Don’t eat your Christmas tree. Belgium’s food agency has issued a bizarre warning urging people not to have conifers on their menu as the festive season ends.
The message from Belgium’s Federal Food Agency (FASFC) came on Tuesday (January 7) after the city of Ghent posted ways for recycling Christmas trees, including eating them to reduce waste.
Let’s take a closer look.
Christmas trees for dinner?
Last week, the local council in Ghent launched a campaign giving tips for recycling Christmas trees after the holiday season.
As per Politico, one of the suggested ways was to make soup from pine needles, inspired by a traditional Scandinavian dish. It asked people to pick, blanch and dry needles to make flavoured butter.
“In Scandinavia, they have been doing it for a long time: picking the needles from the branches, briefly immersing them in boiling water, pouring them through a sieve and drying them on a clean cloth,” Ghent’s local council said in a post on its website.
“Once the needles are dry, you can make delicious spruce needle butter with them for bread or toast”.
It later added a note, saying that “not all Christmas trees are edible”.
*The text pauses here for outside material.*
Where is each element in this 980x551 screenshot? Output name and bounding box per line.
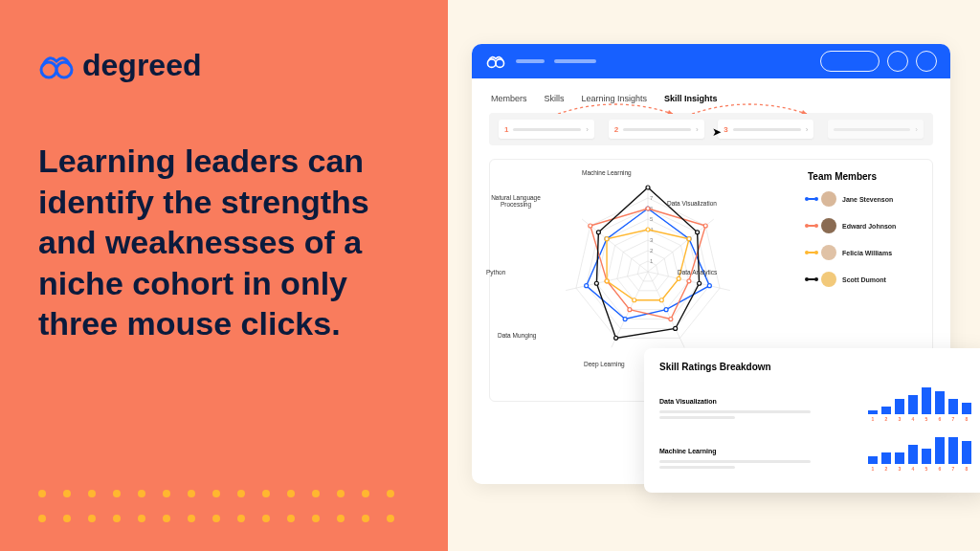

“Your Christmas tree is edible as long as it is not yew, and your tree has not been treated with a fire-resistant spray,” Ghent Climate City wrote in a social media post.
Belgium’s food agency reacts
Belgium’s food agency, the Federal Food Agency (FASFC), Tuesday warned people against turning their Christmas trees into recipes.
“Christmas trees are not destined to enter the food chain,” it said in a statement, as per AFP.
The agency pointed out that most trees cultivated for the season are heavily treated with pesticides and other chemicals, making them unsafe to be served in meals.
As per Politico, FASFC spokesperson Hélène Bonte said, “To avoid issues with emerging woolly aphids, Christmas trees are often treated intensively.” Woolly aphids are sap-sucking insects found in plants that can cause and spread plant diseases.
“For this reason alone, the FASFC cannot agree with such initiatives,” she added.
Bonte also underlined the difference between commercially grown Christmas trees and the pines that grow naturally and are traditionally used in certain Nordic recipes.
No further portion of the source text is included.